| Transcribed page contents |
* * * * * * *
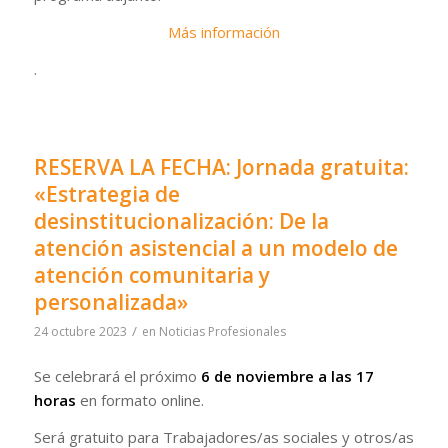
Más información
.
RESERVA LA FECHA: Jornada gratuita:
«Estrategia de
desinstitucionalización: De la
atención asistencial a un modelo de
atención comunitaria y
personalizada»
/
24 octubre 2023
en
Noticias Profesionales
Se celebrará el próximo
6 de noviembre a las 17
horas
en formato online.
Será gratuito para Trabajadores/as sociales y otros/as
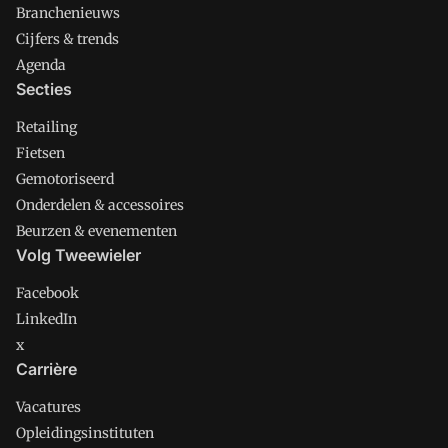
Branchenieuws
Cijfers & trends
Agenda
Secties
Retailing
Fietsen
Gemotoriseerd
Onderdelen & accessoires
Beurzen & evenementen
Volg Tweewieler
Facebook
LinkedIn
x
Carrière
Vacatures
Opleidingsinstituten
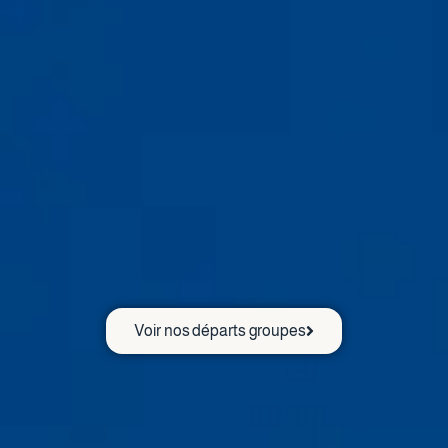
Voir nos départs groupes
* * * * * * *
| WHAT TO PRODUCE |
Output each line above exactly. Skip the images.

| ANSWER BOX |
Más información
.
RESERVA LA FECHA: Jornada gratuita:
«Estrategia de
desinstitucionalización: De la
atención asistencial a un modelo de
atención comunitaria y
personalizada»
/
24 octubre 2023
en
Noticias Profesionales
Se celebrará el próximo
6 de noviembre a las 17
horas
en formato online.
Será gratuito para Trabajadores/as sociales y otros/as
Branchenieuws
Cijfers & trends
Agenda
Secties
Retailing
Fietsen
Gemotoriseerd
Onderdelen & accessoires
Beurzen & evenementen
Volg Tweewieler
Facebook
LinkedIn
x
Carrière
Vacatures
Opleidingsinstituten
Voir nos départs groupes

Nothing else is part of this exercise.